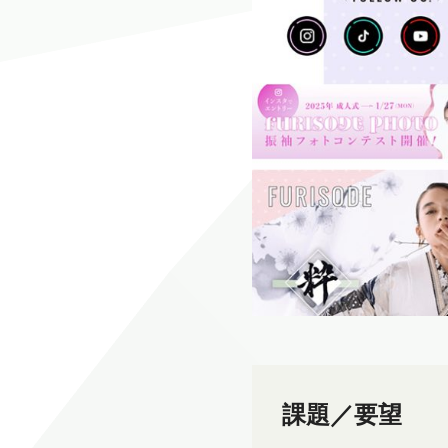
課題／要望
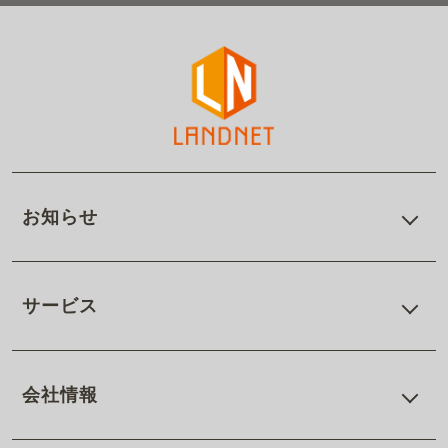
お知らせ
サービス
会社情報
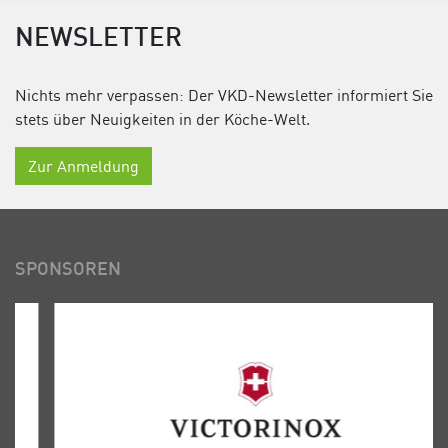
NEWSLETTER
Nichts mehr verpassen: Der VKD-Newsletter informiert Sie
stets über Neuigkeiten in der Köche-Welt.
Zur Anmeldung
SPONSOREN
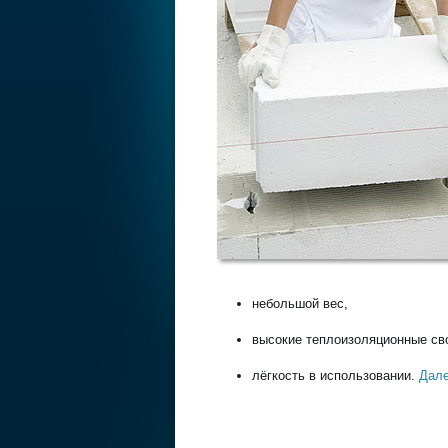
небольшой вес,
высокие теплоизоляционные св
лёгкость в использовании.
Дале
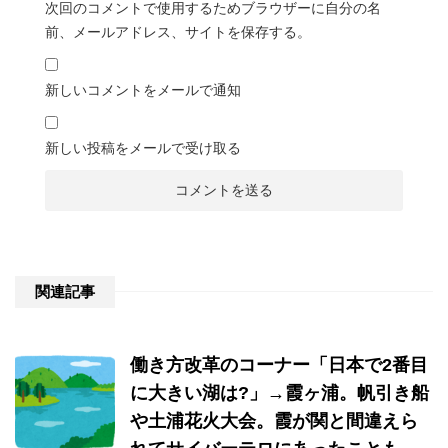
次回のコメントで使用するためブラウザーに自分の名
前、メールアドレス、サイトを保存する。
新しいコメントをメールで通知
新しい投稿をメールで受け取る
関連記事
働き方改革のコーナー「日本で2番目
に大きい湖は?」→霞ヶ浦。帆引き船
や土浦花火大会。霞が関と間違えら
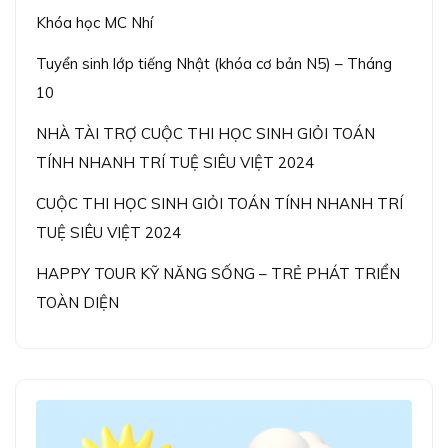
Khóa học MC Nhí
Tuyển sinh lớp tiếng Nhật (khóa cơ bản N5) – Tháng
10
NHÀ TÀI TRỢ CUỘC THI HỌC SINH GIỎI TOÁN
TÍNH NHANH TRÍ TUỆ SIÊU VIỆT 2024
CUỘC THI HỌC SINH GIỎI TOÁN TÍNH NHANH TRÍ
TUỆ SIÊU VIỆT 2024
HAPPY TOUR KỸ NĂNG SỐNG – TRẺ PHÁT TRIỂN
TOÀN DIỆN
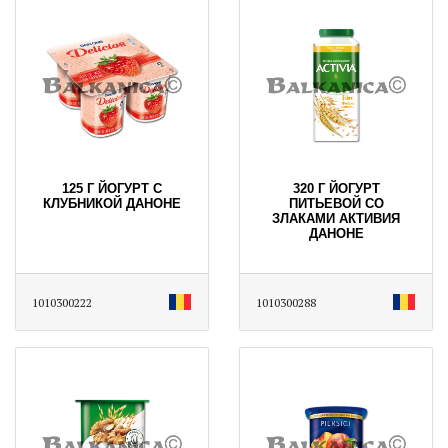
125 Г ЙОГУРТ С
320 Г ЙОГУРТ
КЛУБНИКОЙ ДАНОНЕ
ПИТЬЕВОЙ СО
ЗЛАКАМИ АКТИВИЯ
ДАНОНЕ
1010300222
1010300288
^^^^^^^^
WHAT YOU WILL DO: All of the material above is to be copied exactly, with no pictures.

SOLUTION TO THE PROBLEM:
課題／要望
お知らせ
サービス
会社情報
NEWSLETTER
Nichts mehr verpassen: Der VKD-Newsletter informiert Sie
stets über Neuigkeiten in der Köche-Welt.
Zur Anmeldung
SPONSOREN
небольшой вес,
высокие теплоизоляционные св
лёгкость в использовании.
Дале
次回のコメントで使用するためブラウザーに自分の名
前、メールアドレス、サイトを保存する。
新しいコメントをメールで通知
新しい投稿をメールで受け取る
関連記事
働き方改革のコーナー「日本で2番目
に大きい湖は?」→霞ヶ浦。帆引き船
や土浦花火大会。霞が関と間違えら
Khóa học MC Nhí
Tuyển sinh lớp tiếng Nhật (khóa cơ bản N5) – Tháng
10
NHÀ TÀI TRỢ CUỘC THI HỌC SINH GIỎI TOÁN
TÍNH NHANH TRÍ TUỆ SIÊU VIỆT 2024
CUỘC THI HỌC SINH GIỎI TOÁN TÍNH NHANH TRÍ
TUỆ SIÊU VIỆT 2024
HAPPY TOUR KỸ NĂNG SỐNG – TRẺ PHÁT TRIỂN
TOÀN DIỆN
125 Г ЙОГУРТ С
320 Г ЙОГУРТ
КЛУБНИКОЙ ДАНОНЕ
ПИТЬЕВОЙ СО
ЗЛАКАМИ АКТИВИЯ
ДАНОНЕ
1010300222
1010300288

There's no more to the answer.